Skip to content

MCP Runbook (Operations)

Operator procedures for the MCP server hosting capability. For the design see MCP Architecture; for the tenant guide see MCP Server Hosting; for the decision record see ADR-12.

Deploy & enable

The MCP runtime is a chart component, off by default. Enable it in the Helm values:

yaml
mcp:
  enabled: true
  networkPolicy:
    enabled: true
    gatewayNamespaces: [knative-serving, kourier-system]
  quotas:
    mode: enforced            # enforced | unbounded
    maxServersPerTenant: 10
    maxToolsPerServer: 50
    toolCallsPerMinutePerServer: 600
    toolCallsPerMinutePerOAuthClient: 300

This deploys the RBAC + the internal-only NetworkPolicy (charts/in-falcone/templates/mcp/). MCP servers themselves are Knative Services created per tenant; they require Knative Serving + Kourier (already used by functions). OpenShift overlays inherit the non-root securityContext.

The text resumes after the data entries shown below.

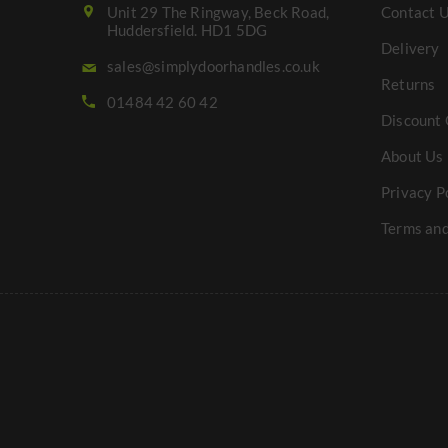
Unit 29 The Ringway, Beck Road,
Contact 
Huddersfield. HD1 5DG
Delivery
sales@simplydoorhandles.co.uk
Returns
01484 42 60 42
Discount 
About Us
Privacy P
Terms and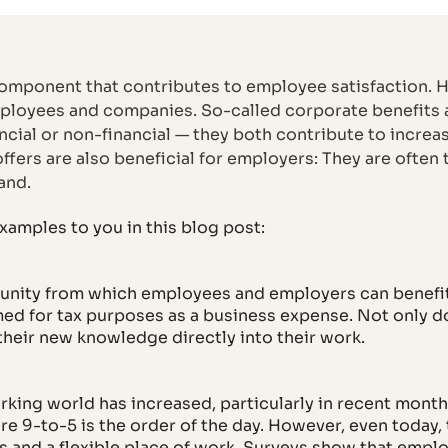
component that contributes to employee satisfaction. H
employees and companies. So-called corporate benefits
ancial or non-financial — they both contribute to incre
ffers are also beneficial for employers: They are often
and.
xamples to you in this blog post:
tunity from which employees and employers can benefit
imed for tax purposes as a business expense. Not only 
 their new knowledge directly into their work.
working world has increased, particularly in recent mon
re 9-to-5 is the order of the day. However, even today,
 and a flexible place of work. Surveys show that employ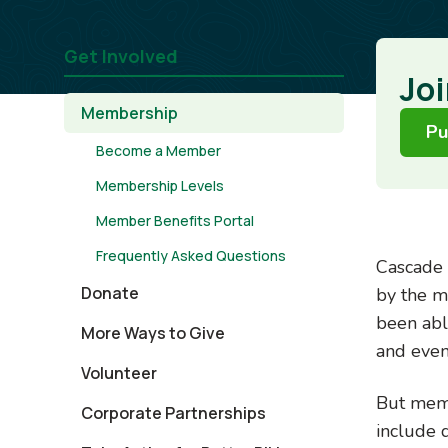
Get Involved
Joi
Membership
Pu
Become a Member
Membership Levels
Member Benefits Portal
Frequently Asked Questions
Cascade 
Donate
by the m
been able
More Ways to Give
and even
Volunteer
But memb
Corporate Partnerships
include 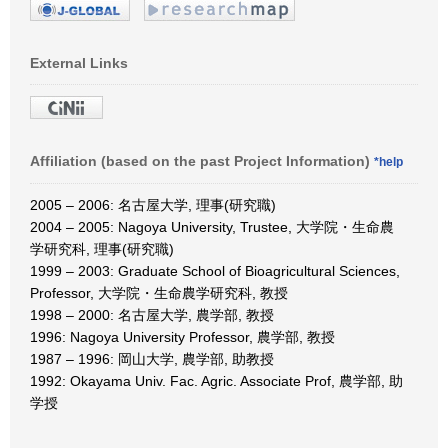
External Links
Affiliation (based on the past Project Information)
*help
2005 – 2006: 名古屋大学, 理事(研究職)
2004 – 2005: Nagoya University, Trustee, 大学院・生命農
学研究科, 理事(研究職)
1999 – 2003: Graduate School of Bioagricultural Sciences,
Professor, 大学院・生命農学研究科, 教授
1998 – 2000: 名古屋大学, 農学部, 教授
1996: Nagoya University Professor, 農学部, 教授
1987 – 1996: 岡山大学, 農学部, 助教授
1992: Okayama Univ. Fac. Agric. Associate Prof, 農学部, 助
学授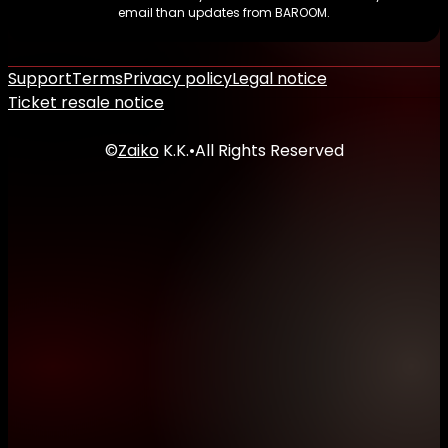
email than updates from BAROOM.
Support
Terms
Privacy policy
Legal notice
Ticket resale notice
©
Zaiko
K.K.
•
All Rights Reserved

Network isolation & the CNI caveat

The NetworkPolicy (<release>-mcp-server-internal-only) selects in-falcone.io/component: mcp-server: inbound only from the Knative ingress namespaces, egress only to DNS + the platform namespace — so a server cannot reach another tenant's services.

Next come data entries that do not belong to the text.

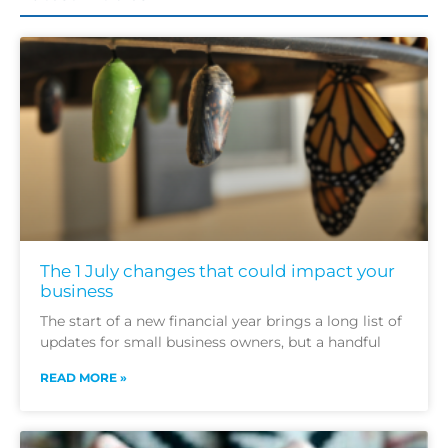
The 1 July changes that could impact your
business
The start of a new financial year brings a long list of
updates for small business owners, but a handful
READ MORE »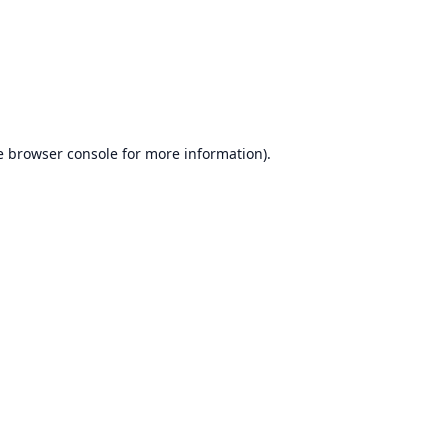
e
browser console
for more information).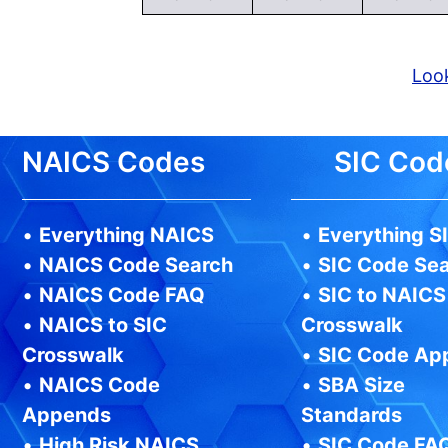
Look
NAICS Codes
SIC Cod
•
Everything NAICS
•
Everything S
•
NAICS Code Search
•
SIC Code Se
•
NAICS Code FAQ
•
SIC to NAICS
•
NAICS to SIC
Crosswalk
Crosswalk
•
SIC Code Ap
•
NAICS Code
•
SBA Size
Appends
Standards
•
High Risk NAICS
•
SIC Code FA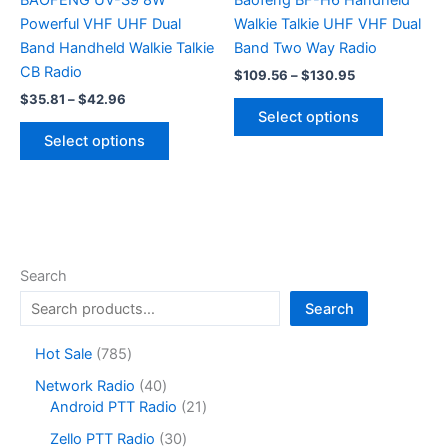
BAOFENG UV-S9 8W
Baofeng BF-H6 Handheld
Powerful VHF UHF Dual
Walkie Talkie UHF VHF Dual
Band Handheld Walkie Talkie
Band Two Way Radio
CB Radio
Price
$
109.56
–
$
130.95
range:
Price
$
35.81
–
$
42.96
This
$109.56
range:
Select options
This
product
through
$35.81
Select options
$130.95
product
has
through
$42.96
has
multiple
multiple
variants.
variants.
The
The
options
options
may
Search
may
be
Search
be
chosen
chosen
on
7
Hot Sale
785
on
the
8
4
Network Radio
40
the
product
5
0
2
Android PTT Radio
21
product
page
p
p
1
r
3
page
Zello PTT Radio
30
r
p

NetworkPolicy enforcement needs a policy CNI

NetworkPolicy is honored only under a policy-enforcing CNI (Calico/Cilium). The kind test cluster runs kindnet, which does not enforce it — the policy applies cleanly and selects the right pods (verified with kubectl apply --dry-run=server), but the behavioral cross-namespace isolation proof must run on a policy CNI in production/CI.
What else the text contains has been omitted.